Best Score (accuracy): 0.977468
Optimal Hyperparameter Values:  {'max_depth': 10, 'min_samples_leaf': 2}


Wall time: 45.7 s


In [14]:
model = DecisionTreeClassifier(**params_optimal)

model.fit(X_train, y_train)

y_pred = model.predict(X_test)

In [15]:
train_score = model.score(X_train, y_train)
test_score = model.score(X_test, y_test)
print("Training accuracy is ", train_score)
print("Testing accuracy is ", test_score)

Training accuracy is  0.9819403236849678
Testing accuracy is  0.9797578884699345


## Performance Measures

In [16]:
from sklearn.metrics import confusion_matrix, precision_score, recall_score, f1_score
print('Performance measures for test:')
print('--------')
print('Accuracy:', test_score)
print('F1 Score:',f1_score(y_test, y_pred))
print('Precision Score:',precision_score(y_test, y_pred))
print('Recall Score:', recall_score(y_test, y_pred))
print('Confusion Matrix:\n', confusion_matrix(y_test, y_pred))

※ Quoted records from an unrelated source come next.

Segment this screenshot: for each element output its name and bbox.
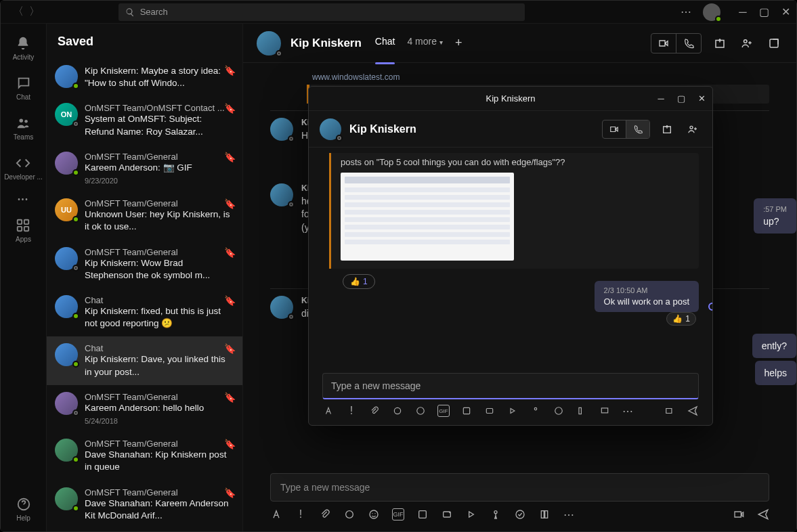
list-text: Kip Kniskern: Maybe a story idea: "How t…	[85, 65, 233, 89]
rail-chat[interactable]: Chat	[16, 76, 31, 101]
chat-avatar[interactable]	[257, 31, 281, 56]
bookmark-icon[interactable]: 🔖	[224, 65, 236, 76]
share-button[interactable]	[711, 35, 729, 52]
tab-more[interactable]: 4 more ▾	[407, 33, 442, 53]
forward-button[interactable]: 〉	[29, 5, 40, 19]
rail-help[interactable]: Help	[16, 497, 31, 522]
bookmark-icon[interactable]: 🔖	[224, 487, 236, 498]
together-icon[interactable]	[483, 405, 496, 417]
bookmark-icon[interactable]: 🔖	[224, 103, 236, 114]
saved-item[interactable]: UUOnMSFT Team/GeneralUnknown User: hey K…	[47, 192, 242, 240]
minimize-button[interactable]: ─	[738, 7, 748, 17]
saved-item[interactable]: OnMSFT Team/GeneralKareem Anderson: hell…	[47, 385, 242, 432]
loop-icon[interactable]	[343, 508, 356, 520]
reaction-pill[interactable]: 👍1	[343, 274, 375, 289]
saved-item[interactable]: ChatKip Kniskern: fixed, but this is jus…	[47, 288, 242, 336]
approvals-icon[interactable]	[553, 405, 565, 417]
bookmark-icon[interactable]: 🔖	[224, 198, 236, 209]
popout-add-people-button[interactable]	[684, 120, 702, 138]
message-avatar[interactable]	[270, 296, 293, 319]
profile-avatar[interactable]	[703, 3, 720, 21]
search-input[interactable]: Search	[119, 3, 525, 21]
attach-icon[interactable]	[319, 508, 331, 520]
praise-icon[interactable]	[530, 405, 542, 417]
saved-item[interactable]: OnMSFT Team/GeneralDave Shanahan: Kip Kn…	[47, 432, 242, 480]
rail-more[interactable]: •••	[18, 196, 29, 203]
rail-apps[interactable]: Apps	[16, 218, 31, 243]
priority-icon[interactable]: !	[295, 508, 307, 520]
schedule-icon[interactable]	[733, 508, 745, 520]
compose-input[interactable]: Type a new message	[270, 473, 769, 502]
rail-teams[interactable]: Teams	[14, 116, 33, 141]
popout-video-button[interactable]	[603, 120, 626, 138]
more-icon[interactable]: ⋯	[681, 7, 691, 17]
more-icon[interactable]: ⋯	[622, 405, 634, 417]
format-icon[interactable]	[270, 508, 282, 520]
message-avatar[interactable]	[270, 118, 293, 141]
chat-tabs: Chat 4 more ▾ +	[375, 33, 462, 53]
image-thumbnail[interactable]	[341, 173, 514, 261]
emoji-icon[interactable]	[414, 405, 427, 417]
viva-icon[interactable]	[576, 405, 588, 417]
attach-icon[interactable]	[368, 405, 381, 417]
bookmark-icon[interactable]: 🔖	[224, 392, 236, 403]
stream-icon[interactable]	[507, 405, 519, 417]
schedule-icon[interactable]	[664, 405, 676, 417]
saved-item[interactable]: ONOnMSFT Team/OnMSFT Contact ...System a…	[47, 96, 242, 144]
gif-icon[interactable]: GIF	[392, 508, 404, 520]
add-people-button[interactable]	[738, 35, 756, 52]
praise-icon[interactable]	[490, 508, 502, 520]
audio-call-button[interactable]	[676, 34, 701, 53]
approvals-icon[interactable]	[514, 508, 526, 520]
rail-developer[interactable]: Developer ...	[4, 156, 43, 181]
list-title: Chat	[85, 295, 233, 305]
maximize-button[interactable]: ▢	[760, 7, 769, 17]
bookmark-icon[interactable]: 🔖	[224, 439, 236, 449]
popout-outgoing: 2/3 10:50 AM Ok will work on a post 👍1	[595, 281, 699, 312]
saved-item[interactable]: Kip Kniskern: Maybe a story idea: "How t…	[47, 58, 242, 96]
rail-label: Chat	[16, 93, 30, 101]
sticker-icon[interactable]	[460, 405, 473, 417]
popout-close[interactable]: ✕	[696, 93, 707, 104]
gif-icon[interactable]: GIF	[437, 405, 450, 417]
saved-item[interactable]: OnMSFT Team/GeneralKip Kniskern: Wow Bra…	[47, 240, 242, 288]
bookmark-icon[interactable]: 🔖	[224, 152, 236, 162]
search-icon	[125, 7, 135, 17]
nav-arrows: 〈 〉	[13, 5, 40, 19]
loop-icon[interactable]	[391, 405, 404, 417]
popout-button[interactable]	[765, 35, 783, 52]
bookmark-icon[interactable]: 🔖	[224, 295, 236, 306]
popout-compose-input[interactable]: Type a new message	[322, 373, 699, 399]
popout-maximize[interactable]: ▢	[676, 93, 687, 104]
list-text: Kip Kniskern: fixed, but this is just no…	[85, 305, 233, 330]
popout-audio-button[interactable]	[626, 120, 649, 138]
tab-chat[interactable]: Chat	[375, 33, 395, 53]
stream-icon[interactable]	[465, 508, 477, 520]
more-icon[interactable]: ⋯	[563, 508, 575, 520]
reaction-pill[interactable]: 👍1	[666, 312, 696, 326]
back-button[interactable]: 〈	[13, 5, 24, 19]
bookmark-icon[interactable]: 🔖	[224, 247, 236, 258]
bookmark-icon[interactable]: 🔖	[224, 343, 236, 354]
emoji-icon[interactable]	[368, 508, 380, 520]
rail-activity[interactable]: Activity	[13, 36, 35, 61]
saved-item[interactable]: OnMSFT Team/GeneralKareem Anderson: 📷 GI…	[47, 145, 242, 192]
tab-add[interactable]: +	[455, 33, 462, 53]
viva-icon[interactable]	[538, 508, 551, 520]
saved-item[interactable]: ChatKip Kniskern: Dave, you linked this …	[47, 336, 242, 384]
saved-item[interactable]: OnMSFT Team/GeneralDave Shanahan: Kareem…	[47, 481, 242, 529]
send-button[interactable]	[687, 405, 699, 417]
send-button[interactable]	[757, 508, 769, 520]
close-button[interactable]: ✕	[781, 7, 791, 17]
sticker-icon[interactable]	[416, 508, 429, 520]
together-icon[interactable]	[441, 508, 453, 520]
whiteboard-icon[interactable]	[599, 405, 611, 417]
video-call-button[interactable]	[651, 34, 676, 53]
message-avatar[interactable]	[270, 183, 293, 206]
url-card[interactable]: www.windowslatest.com	[307, 70, 769, 85]
popout-share-button[interactable]	[658, 120, 676, 138]
priority-icon[interactable]: !	[345, 405, 358, 417]
format-icon[interactable]	[322, 405, 335, 417]
popout-avatar[interactable]	[320, 118, 341, 140]
popout-minimize[interactable]: ─	[655, 93, 666, 104]
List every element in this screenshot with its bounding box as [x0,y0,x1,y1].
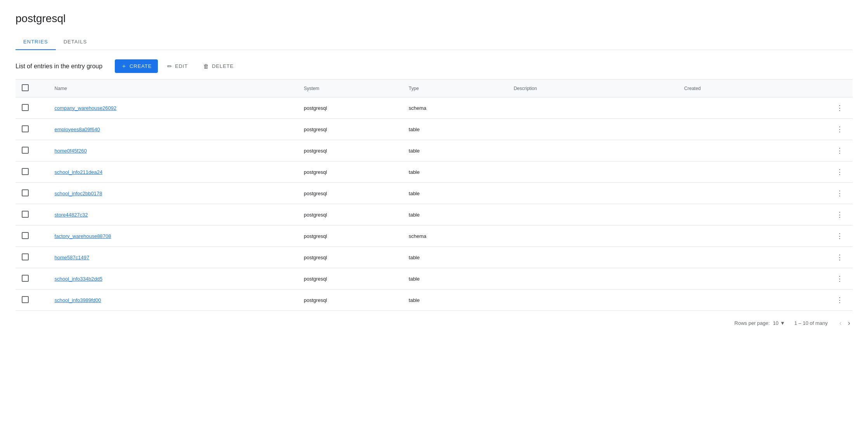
row-system-cell: postgresql [297,183,403,204]
entry-link-5[interactable]: store44827c32 [55,212,88,218]
page-title: postgresql [16,12,852,25]
rows-per-page-select[interactable]: 10 ▼ [773,320,785,326]
row-type-cell: schema [403,97,508,119]
tab-details[interactable]: DETAILS [56,34,95,50]
row-type-cell: table [403,204,508,225]
delete-button[interactable]: 🗑 DELETE [197,60,240,73]
edit-button[interactable]: ✏ EDIT [161,60,194,73]
row-description-cell [507,161,678,183]
tab-entries[interactable]: ENTRIES [16,34,56,50]
row-type-cell: table [403,268,508,290]
row-system-cell: postgresql [297,268,403,290]
row-name-cell: home0f45f260 [48,140,298,161]
row-type-cell: schema [403,225,508,247]
page-info: 1 – 10 of many [794,320,828,326]
row-system-cell: postgresql [297,161,403,183]
more-actions-button-8[interactable]: ⋮ [833,274,846,284]
row-system-cell: postgresql [297,97,403,119]
row-name-cell: company_warehouse26092 [48,97,298,119]
more-actions-button-2[interactable]: ⋮ [833,146,846,156]
row-checkbox-5[interactable] [22,211,29,218]
row-name-cell: school_info334b2dd5 [48,268,298,290]
create-button[interactable]: ＋ CREATE [115,59,158,73]
rows-per-page-label: Rows per page: [735,320,770,326]
select-all-checkbox[interactable] [22,84,29,91]
row-checkbox-3[interactable] [22,168,29,175]
more-actions-button-6[interactable]: ⋮ [833,231,846,241]
row-actions-cell: ⋮ [809,268,852,290]
row-description-cell [507,140,678,161]
row-description-cell [507,268,678,290]
row-name-cell: school_info3989fd00 [48,290,298,311]
row-checkbox-4[interactable] [22,189,29,196]
row-system-cell: postgresql [297,290,403,311]
row-checkbox-7[interactable] [22,253,29,260]
row-checkbox-cell [16,140,48,161]
row-checkbox-8[interactable] [22,275,29,282]
more-actions-button-9[interactable]: ⋮ [833,295,846,305]
entry-link-9[interactable]: school_info3989fd00 [55,297,101,303]
row-description-cell [507,225,678,247]
more-actions-button-0[interactable]: ⋮ [833,103,846,113]
row-system-cell: postgresql [297,247,403,268]
row-checkbox-1[interactable] [22,125,29,132]
entry-link-1[interactable]: employees8a09f640 [55,127,100,132]
row-checkbox-2[interactable] [22,147,29,154]
row-created-cell [678,161,809,183]
row-type-cell: table [403,161,508,183]
row-description-cell [507,119,678,140]
row-checkbox-cell [16,204,48,225]
more-actions-button-5[interactable]: ⋮ [833,210,846,220]
table-row: store44827c32 postgresql table ⋮ [16,204,852,225]
entry-link-8[interactable]: school_info334b2dd5 [55,276,103,282]
row-created-cell [678,204,809,225]
entry-link-7[interactable]: home587c1497 [55,255,90,260]
row-actions-cell: ⋮ [809,97,852,119]
next-page-button[interactable]: › [846,317,852,329]
row-system-cell: postgresql [297,225,403,247]
row-created-cell [678,183,809,204]
row-actions-cell: ⋮ [809,119,852,140]
more-actions-button-3[interactable]: ⋮ [833,167,846,177]
row-created-cell [678,268,809,290]
tabs-container: ENTRIES DETAILS [16,34,852,50]
plus-icon: ＋ [121,62,127,70]
row-checkbox-6[interactable] [22,232,29,239]
entries-table: Name System Type Description Created com… [16,79,852,311]
row-system-cell: postgresql [297,140,403,161]
prev-page-button[interactable]: ‹ [837,317,844,329]
row-actions-cell: ⋮ [809,247,852,268]
toolbar-title: List of entries in the entry group [16,63,102,70]
row-type-cell: table [403,290,508,311]
toolbar: List of entries in the entry group ＋ CRE… [16,59,852,73]
header-name: Name [48,80,298,97]
entry-link-3[interactable]: school_info211dea24 [55,169,103,175]
pencil-icon: ✏ [167,63,173,70]
header-system: System [297,80,403,97]
more-actions-button-4[interactable]: ⋮ [833,188,846,198]
row-checkbox-cell [16,268,48,290]
row-description-cell [507,204,678,225]
header-type: Type [403,80,508,97]
entry-link-0[interactable]: company_warehouse26092 [55,105,117,111]
row-name-cell: school_infoc2bb0178 [48,183,298,204]
header-checkbox [16,80,48,97]
entry-link-2[interactable]: home0f45f260 [55,148,87,154]
more-actions-button-1[interactable]: ⋮ [833,124,846,134]
row-description-cell [507,247,678,268]
row-checkbox-cell [16,97,48,119]
entry-link-6[interactable]: factory_warehouse88708 [55,233,111,239]
row-created-cell [678,290,809,311]
row-checkbox-0[interactable] [22,104,29,111]
page-container: postgresql ENTRIES DETAILS List of entri… [0,0,868,347]
row-description-cell [507,97,678,119]
row-checkbox-9[interactable] [22,296,29,303]
entry-link-4[interactable]: school_infoc2bb0178 [55,191,102,196]
row-system-cell: postgresql [297,119,403,140]
table-row: school_info3989fd00 postgresql table ⋮ [16,290,852,311]
create-label: CREATE [130,63,152,69]
table-row: factory_warehouse88708 postgresql schema… [16,225,852,247]
delete-label: DELETE [212,63,233,69]
row-name-cell: home587c1497 [48,247,298,268]
more-actions-button-7[interactable]: ⋮ [833,252,846,262]
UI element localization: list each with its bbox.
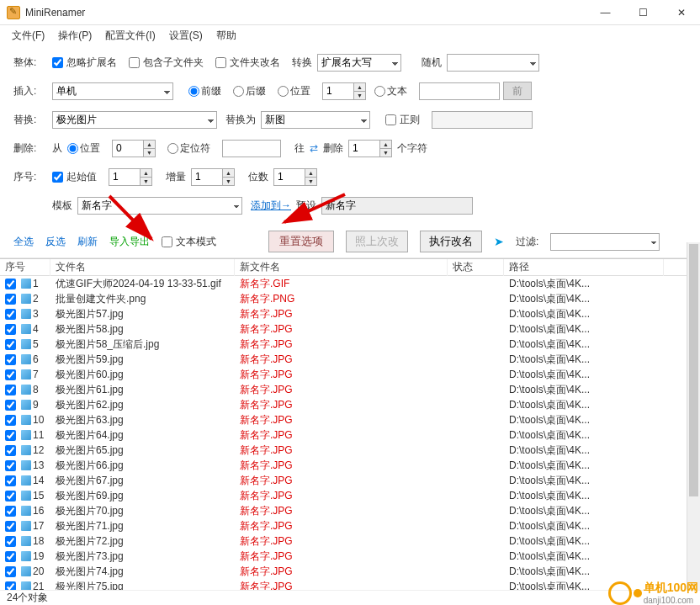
del-position-input[interactable] (112, 140, 144, 157)
row-checkbox[interactable] (5, 566, 16, 577)
increment-input[interactable] (191, 168, 223, 186)
table-row[interactable]: 11极光图片64.jpg新名字.JPGD:\tools\桌面\4K... (0, 427, 700, 443)
menu-help[interactable]: 帮助 (211, 27, 241, 45)
swap-icon[interactable]: ⇄ (310, 142, 318, 154)
row-checkbox[interactable] (5, 445, 16, 456)
invert-link[interactable]: 反选 (45, 235, 66, 249)
insert-mode-combo[interactable]: 单机 (52, 82, 173, 100)
table-row[interactable]: 8极光图片61.jpg新名字.JPGD:\tools\桌面\4K... (0, 382, 700, 397)
execute-button[interactable]: 执行改名 (420, 231, 482, 252)
insert-text-input[interactable] (419, 82, 500, 100)
preset-combo[interactable]: 新名字 (321, 197, 473, 215)
table-row[interactable]: 19极光图片73.jpg新名字.JPGD:\tools\桌面\4K... (0, 549, 700, 564)
table-row[interactable]: 16极光图片70.jpg新名字.JPGD:\tools\桌面\4K... (0, 503, 700, 518)
table-row[interactable]: 20极光图片74.jpg新名字.JPGD:\tools\桌面\4K... (0, 564, 700, 579)
row-checkbox[interactable] (5, 369, 16, 380)
go-button[interactable]: 前 (503, 82, 532, 100)
menu-config[interactable]: 配置文件(I) (100, 27, 160, 45)
table-row[interactable]: 14极光图片67.jpg新名字.JPGD:\tools\桌面\4K... (0, 473, 700, 488)
table-row[interactable]: 15极光图片69.jpg新名字.JPGD:\tools\桌面\4K... (0, 488, 700, 503)
del-count-spinner[interactable]: ▲▼ (379, 140, 392, 157)
start-value-input[interactable] (109, 168, 141, 186)
table-row[interactable]: 6极光图片59.jpg新名字.JPGD:\tools\桌面\4K... (0, 352, 700, 367)
row-checkbox[interactable] (5, 354, 16, 365)
row-checkbox[interactable] (5, 339, 16, 350)
menu-settings[interactable]: 设置(S) (164, 27, 208, 45)
template-combo[interactable]: 新名字 (77, 197, 242, 215)
ignore-ext-checkbox[interactable]: 忽略扩展名 (52, 56, 117, 70)
del-locator-radio[interactable]: 定位符 (167, 141, 210, 156)
row-checkbox[interactable] (5, 506, 16, 517)
menu-operate[interactable]: 操作(P) (53, 27, 97, 45)
table-row[interactable]: 2批量创建文件夹.png新名字.PNGD:\tools\桌面\4K... (0, 291, 700, 306)
close-button[interactable]: ✕ (662, 0, 700, 25)
scrollbar-thumb[interactable] (689, 244, 698, 496)
row-checkbox[interactable] (5, 460, 16, 471)
text-mode-checkbox[interactable]: 文本模式 (162, 235, 216, 249)
row-checkbox[interactable] (5, 309, 16, 320)
row-checkbox[interactable] (5, 279, 16, 289)
reset-options-button[interactable]: 重置选项 (268, 231, 334, 252)
refresh-link[interactable]: 刷新 (77, 235, 98, 249)
row-checkbox[interactable] (5, 521, 16, 532)
vertical-scrollbar[interactable] (687, 242, 700, 590)
maximize-button[interactable]: ☐ (624, 0, 662, 25)
suffix-radio[interactable]: 后缀 (233, 84, 266, 98)
include-subfolders-checkbox[interactable]: 包含子文件夹 (129, 56, 204, 70)
increment-spinner[interactable]: ▲▼ (222, 168, 235, 186)
random-combo[interactable] (447, 54, 539, 72)
row-checkbox[interactable] (5, 536, 16, 547)
table-row[interactable]: 9极光图片62.jpg新名字.JPGD:\tools\桌面\4K... (0, 397, 700, 412)
table-row[interactable]: 18极光图片72.jpg新名字.JPGD:\tools\桌面\4K... (0, 533, 700, 549)
col-path[interactable]: 路径 (504, 258, 664, 276)
row-checkbox[interactable] (5, 551, 16, 562)
digits-spinner[interactable]: ▲▼ (305, 168, 317, 186)
repeat-last-button[interactable]: 照上次改 (346, 231, 408, 252)
table-row[interactable]: 13极光图片66.jpg新名字.JPGD:\tools\桌面\4K... (0, 458, 700, 473)
row-checkbox[interactable] (5, 415, 16, 426)
filter-combo[interactable] (550, 233, 660, 251)
rename-folders-checkbox[interactable]: 文件夹改名 (215, 56, 280, 70)
table-row[interactable]: 4极光图片58.jpg新名字.JPGD:\tools\桌面\4K... (0, 321, 700, 337)
table-row[interactable]: 5极光图片58_压缩后.jpg新名字.JPGD:\tools\桌面\4K... (0, 337, 700, 352)
del-count-input[interactable] (348, 140, 380, 157)
position-spinner[interactable]: ▲▼ (353, 82, 366, 100)
position-value-input[interactable] (322, 82, 354, 100)
table-row[interactable]: 10极光图片63.jpg新名字.JPGD:\tools\桌面\4K... (0, 412, 700, 427)
table-row[interactable]: 1优速GIF大师2024-04-19 13-33-51.gif新名字.GIFD:… (0, 276, 700, 291)
digits-input[interactable] (273, 168, 305, 186)
col-newname[interactable]: 新文件名 (235, 258, 448, 276)
col-name[interactable]: 文件名 (50, 258, 235, 276)
col-seq[interactable]: 序号 (0, 258, 50, 276)
position-radio[interactable]: 位置 (278, 84, 310, 98)
minimize-button[interactable]: — (586, 0, 624, 25)
replace-from-combo[interactable]: 极光图片 (52, 111, 217, 129)
row-checkbox[interactable] (5, 324, 16, 335)
del-position-radio[interactable]: 位置 (67, 141, 100, 156)
convert-combo[interactable]: 扩展名大写 (317, 54, 401, 72)
del-locator-input[interactable] (222, 140, 281, 157)
table-row[interactable]: 17极光图片71.jpg新名字.JPGD:\tools\桌面\4K... (0, 518, 700, 533)
import-export-link[interactable]: 导入导出 (109, 235, 150, 249)
row-checkbox[interactable] (5, 385, 16, 395)
row-checkbox[interactable] (5, 294, 16, 305)
del-position-spinner[interactable]: ▲▼ (143, 140, 156, 157)
col-status[interactable]: 状态 (448, 258, 504, 276)
prefix-radio[interactable]: 前缀 (188, 84, 221, 98)
table-row[interactable]: 7极光图片60.jpg新名字.JPGD:\tools\桌面\4K... (0, 367, 700, 382)
start-value-checkbox[interactable]: 起始值 (52, 170, 97, 184)
watermark-dot-icon (634, 589, 642, 597)
text-radio[interactable]: 文本 (374, 84, 407, 98)
start-value-spinner[interactable]: ▲▼ (140, 168, 152, 186)
add-to-link[interactable]: 添加到→ (251, 199, 291, 213)
table-row[interactable]: 3极光图片57.jpg新名字.JPGD:\tools\桌面\4K... (0, 306, 700, 321)
select-all-link[interactable]: 全选 (13, 235, 34, 249)
replace-to-combo[interactable]: 新图 (261, 111, 370, 129)
regex-checkbox[interactable]: 正则 (385, 113, 420, 127)
row-checkbox[interactable] (5, 475, 16, 486)
row-checkbox[interactable] (5, 491, 16, 502)
row-checkbox[interactable] (5, 430, 16, 441)
row-checkbox[interactable] (5, 400, 16, 411)
menu-file[interactable]: 文件(F) (7, 27, 50, 45)
table-row[interactable]: 12极光图片65.jpg新名字.JPGD:\tools\桌面\4K... (0, 443, 700, 458)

Performance measures for test:
--------
Accuracy: 0.9797578884699345
F1 Score: 0.9782793867120955
Precision Score: 0.984063062291149
Recall Score: 0.9725632991785926
Confusion Matrix:
 [[13200   186]
 [  324 11485]]


## Model Evaluation

Now we run our model against some data that it has not seen before ie. test_df. We can think of this data as new network traffic.

In [17]:
# Create feature matrix X and target vextor y
y_eval = test_df['is_intrusion']
X_eval = test_df.drop(columns = 'is_intrusion')

In [18]:
# Predict on the new unseen test data
y_evalpred = model.predict(X_eval)

In [20]:
# Performance measures
from sklearn.metrics import confusion_matrix, precision_score, recall_score, f1_score
print('Performance measures for test:')
print('--------')
print('Accuracy:', model.score(X_eval, y_eval))
print('F1 Score:',f1_score(y_eval, y_evalpred))
print('Precision Score:',precision_score(y_eval, y_evalpred))
print('Recall Score:', recall_score(y_eval, y_evalpred))
print('Confusion Matrix:\n', confusion_matrix(y_eval, y_evalpred))

Performance measures for test:
--------
Accuracy: 0.7745641662600363
F1 Score: 0.7969149616368287
Precision Score: 0.8178313648293963
Recall Score: 0.777041770573566
Confusion Matrix:
 [[7490 2221]
 [2861 9971]]


It is clear that our model is overfitting.